*Aim of the task*. Output, without any change, the listing below from its opening line up to and including the line with "course you will".

*Records for this task*.
========================

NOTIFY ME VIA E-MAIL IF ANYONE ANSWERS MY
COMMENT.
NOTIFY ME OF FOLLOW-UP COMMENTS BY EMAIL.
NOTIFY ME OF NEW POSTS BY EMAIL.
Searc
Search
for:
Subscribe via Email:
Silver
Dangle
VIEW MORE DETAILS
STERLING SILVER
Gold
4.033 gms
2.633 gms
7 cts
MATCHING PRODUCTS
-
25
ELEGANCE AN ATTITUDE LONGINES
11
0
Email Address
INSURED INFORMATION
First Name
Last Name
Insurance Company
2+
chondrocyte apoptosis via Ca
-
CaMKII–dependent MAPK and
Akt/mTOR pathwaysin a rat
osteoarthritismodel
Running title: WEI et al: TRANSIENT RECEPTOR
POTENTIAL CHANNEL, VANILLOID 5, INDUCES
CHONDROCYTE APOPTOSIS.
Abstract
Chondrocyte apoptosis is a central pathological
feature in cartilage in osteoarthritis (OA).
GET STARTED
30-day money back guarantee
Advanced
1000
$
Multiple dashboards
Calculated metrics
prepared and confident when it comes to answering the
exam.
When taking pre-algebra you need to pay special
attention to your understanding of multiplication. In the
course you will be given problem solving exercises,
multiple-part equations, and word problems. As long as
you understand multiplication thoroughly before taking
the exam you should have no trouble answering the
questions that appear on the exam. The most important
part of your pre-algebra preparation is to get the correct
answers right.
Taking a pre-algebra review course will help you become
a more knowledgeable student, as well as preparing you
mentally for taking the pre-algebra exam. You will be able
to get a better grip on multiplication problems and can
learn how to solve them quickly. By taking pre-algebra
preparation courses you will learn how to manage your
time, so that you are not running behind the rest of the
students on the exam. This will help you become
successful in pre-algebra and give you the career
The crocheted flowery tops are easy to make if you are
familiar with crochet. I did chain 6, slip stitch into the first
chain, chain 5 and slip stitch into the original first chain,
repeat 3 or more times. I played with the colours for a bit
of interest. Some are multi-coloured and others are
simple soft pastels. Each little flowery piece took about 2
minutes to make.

========================

*Expected answer*.
NOTIFY ME VIA E-MAIL IF ANYONE ANSWERS MY
COMMENT.
NOTIFY ME OF FOLLOW-UP COMMENTS BY EMAIL.
NOTIFY ME OF NEW POSTS BY EMAIL.
Searc
Search
for:
Subscribe via Email:
Silver
Dangle
VIEW MORE DETAILS
STERLING SILVER
Gold
4.033 gms
2.633 gms
7 cts
MATCHING PRODUCTS
-
25
ELEGANCE AN ATTITUDE LONGINES
11
0
Email Address
INSURED INFORMATION
First Name
Last Name
Insurance Company
2+
chondrocyte apoptosis via Ca
-
CaMKII–dependent MAPK and
Akt/mTOR pathwaysin a rat
osteoarthritismodel
Running title: WEI et al: TRANSIENT RECEPTOR
POTENTIAL CHANNEL, VANILLOID 5, INDUCES
CHONDROCYTE APOPTOSIS.
Abstract
Chondrocyte apoptosis is a central pathological
feature in cartilage in osteoarthritis (OA).
GET STARTED
30-day money back guarantee
Advanced
1000
$
Multiple dashboards
Calculated metrics
prepared and confident when it comes to answering the
exam.
When taking pre-algebra you need to pay special
attention to your understanding of multiplication. In the
course you will be given problem solving exercises,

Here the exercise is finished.